## GIVEN RECORDS:
────────

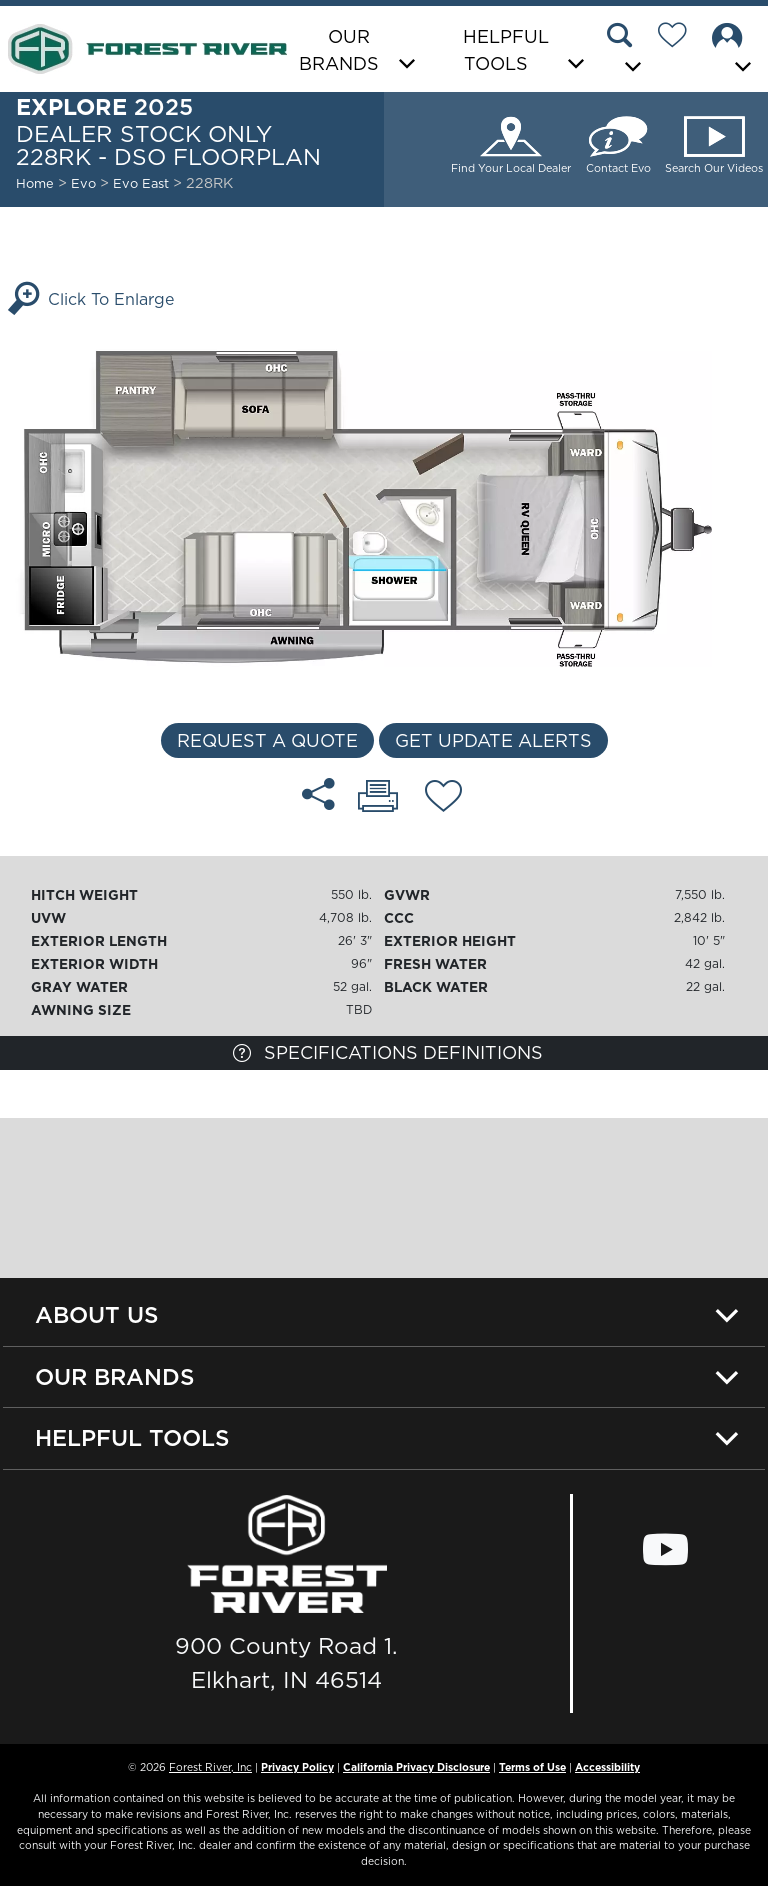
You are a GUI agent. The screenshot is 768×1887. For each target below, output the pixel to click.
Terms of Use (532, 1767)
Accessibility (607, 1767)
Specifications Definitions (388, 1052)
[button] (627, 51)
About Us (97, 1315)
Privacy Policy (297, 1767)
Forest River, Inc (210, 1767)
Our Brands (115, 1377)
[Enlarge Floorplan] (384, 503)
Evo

────────

## BRIEF:
Pictures are not part of the copy. Restate everything else in the listing word for word.

## OUTPUT FOR THIS EXERCISE:
You are a GUI agent. The screenshot is 768×1887. For each target below, output the pixel to click.
Terms of Use (532, 1767)
Accessibility (607, 1767)
Specifications Definitions (388, 1052)
[button] (627, 51)
About Us (97, 1315)
Privacy Policy (297, 1767)
Forest River, Inc (210, 1767)
Our Brands (115, 1377)
[Enlarge Floorplan] (384, 503)
Evo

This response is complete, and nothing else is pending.